El sueño de no pocos españoles ha sido, durante décadas, ganar la quiniela, dejar la fábrica o la oficina, y montar un bar. La fantasía conoce variantes más realistas: la posibilidad de montar el bar puede procurarla recibir una herencia, o invertir en el establecimiento los ahorros de toda una vida de trabajo, cerca ya la jubilación. Lo decisivo, en todos los casos, es agenciarse un bar. Y allí tenemos al flamante dueño, sobre el hombro el trapo de secar los vasos, observando orondo y suspicaz, desde detrás de la barra, a la parroquia, bien imbuido de su inapelable autoridad. A la vista, el letrero de "Reservado el derecho de admisión" y, ya de paso, las fotos de la familia, o del equipo de fútbol, o del barquito con que sale a pescar en vacaciones y con el que hace un par de veranos... Los parroquianos lo escuchan más o menos complacidos, le ríen las gracias y de vez en cuando se miran unos a otros con guasa, diciéndose con los ojos: ¡Menudo tipo! ¡Qué cosas tiene! Y él dale que dale, mientras trapichea, contando sus batallitas, interrumpiéndose de vez en cuando para atender a un cliente nuevo, o colándose en la conversación de esos dos que no paran de hablar de política, para dejar bien claro que, si le dejaran, él sabría muy bien cómo enseñarles a esos niñatos de la nueva izquierda lo que vale un peine...
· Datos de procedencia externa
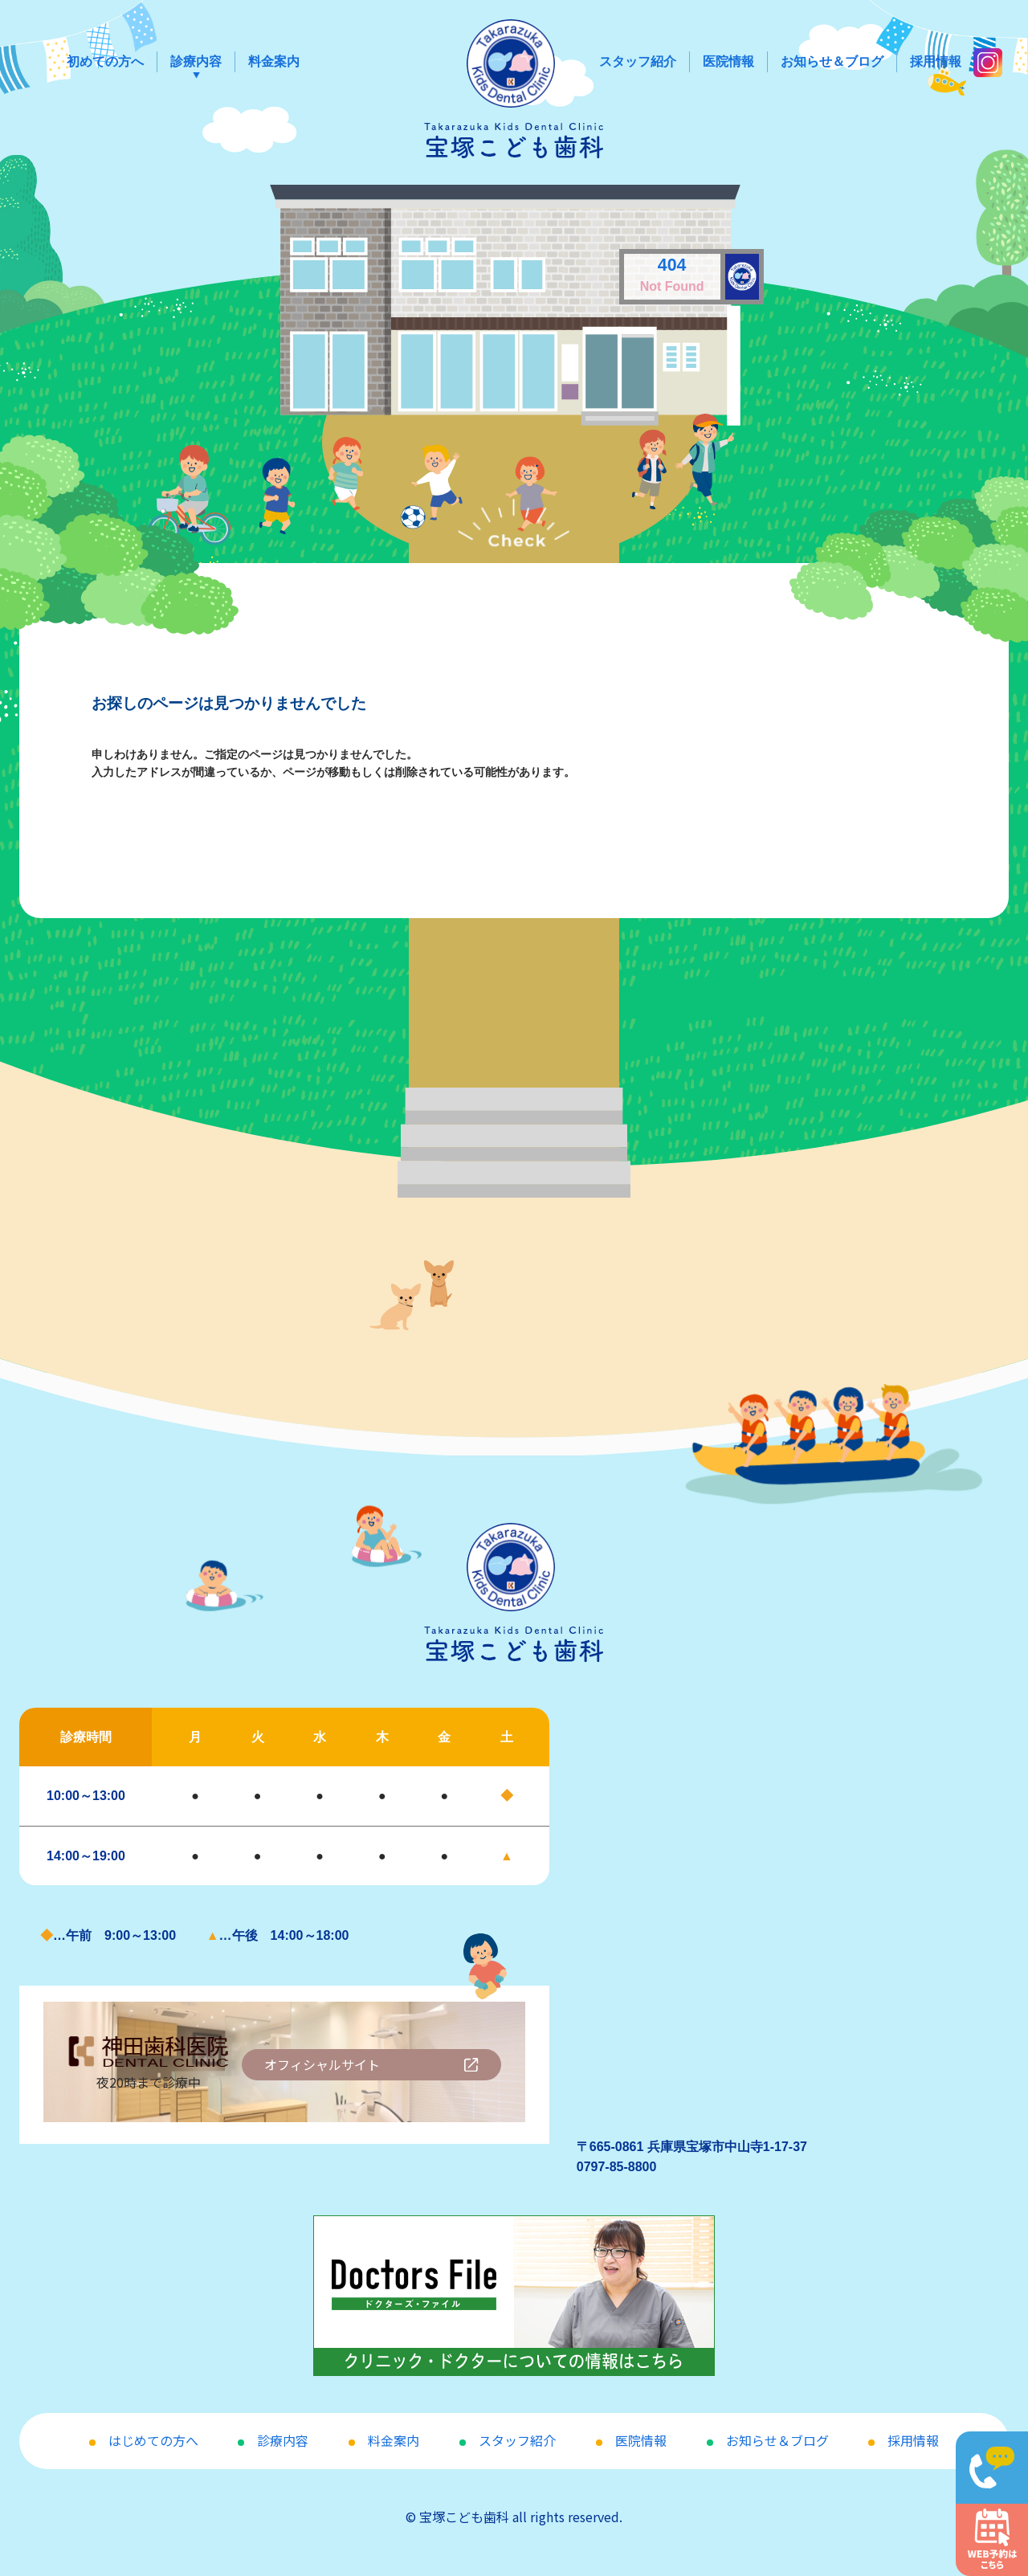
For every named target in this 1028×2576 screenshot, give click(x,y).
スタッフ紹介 (637, 61)
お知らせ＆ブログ (832, 61)
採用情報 (935, 61)
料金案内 (274, 61)
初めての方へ (105, 61)
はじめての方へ (153, 2440)
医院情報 (728, 61)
Se me ocurrió pensar en esto cuando, días atrás, me asomé a la revista digital Zenda (Autores, Libros y Cª), que promueve y lidera Arturo Pérez Reverte. Será porque su sección -en la que cuelga sus columnas de El Semanal- se titula "El bar de Zenda".
¿Y qué es Zenda?, se preguntará algún lector despistado. Al decir del mismo Pérez Reverte, "una especie de lugar o plaza común, de legión extranjera donde a nadie se le preguntará sino por libros y literatura, sin buenos ni malos, sin etiquetas ni ideologías".
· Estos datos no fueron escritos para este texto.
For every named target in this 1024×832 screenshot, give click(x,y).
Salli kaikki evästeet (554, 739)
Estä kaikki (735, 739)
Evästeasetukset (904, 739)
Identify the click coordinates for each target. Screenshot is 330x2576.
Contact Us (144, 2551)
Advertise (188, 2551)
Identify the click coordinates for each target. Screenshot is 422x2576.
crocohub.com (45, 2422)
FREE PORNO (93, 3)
Vaya. ¿Y a quién puede interesar cosa tan voluntariosamente ecuménica y aséptica? Pues está claro: a "lectores, periodistas, editores, escritores, agentes literarios, autores noveles, libreros y todos los interesados en el mundo de la literatura hispanoamericana". Es decir, a casi todos menos -obsérvese bien- a los críticos y gentes de su calaña, a los que si se les ocurre entrar en el local el dueño pondrá de patitas en la calle.
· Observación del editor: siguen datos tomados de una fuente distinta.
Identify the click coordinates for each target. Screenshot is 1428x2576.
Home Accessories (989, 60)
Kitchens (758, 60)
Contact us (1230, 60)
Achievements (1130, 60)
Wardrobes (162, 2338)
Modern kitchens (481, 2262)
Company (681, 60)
Uno se pone a mirar la lista de los autores o prisioneros de Zenda y se encuentra con que buena parte de ellos ocupan ya sendas columnas en los diarios y magazines españoles, escriben reseñas en los suplementos, hacen y deshacen en las secciones de cultura. Pero al parecer no es suficiente, y al terminar la faena les gusta reunirse en el Zenda para dejarse ver y, de vez en cuando, escuchar, intimidados, cómo el dueño, por cualquier fruslería, levanta la voz y recuerda a quien tenga orejas que él ha estado "en media docena de guerras civiles en Europa, África y América, así como en doce o quince de las otras".
Glups.
Es llamativa la tendencia de los editores y escritores españoles a actuar ellos mismos como juez y parte en -vamos a llamarla así- la causa de la literatura. Allá está la pintoresca institución de los premios que las editoriales se guisan y se comen ellas solas, o iniciativas -significativamente poco afortunadas- como el premio Lara que concedían los editores o el premio Salambó que daban los escritores.
Uno no sabe qué fue primero, si el huevo o la gallina. Si es la insignificancia de la crítica -acaparada en buena parte por los propios escritores- la que determina su reiterado obviamiento; o si es el obviamiento sistemático de toda crítica, de todo intento de distinguir unos autores de otros, unos libros de otros; de señalar, entre éstos, cuáles contribuyen a abonar y a perpetuar la ideología dominante, un gusto, una moral, una sentimentalidad que se pretenden cándidamente inocuos, lo que determina, al menos por estos pagos (llámense Zenda, Chiquitistán o Sansueña), la cada vez más atronadora insignificancia de la literatura.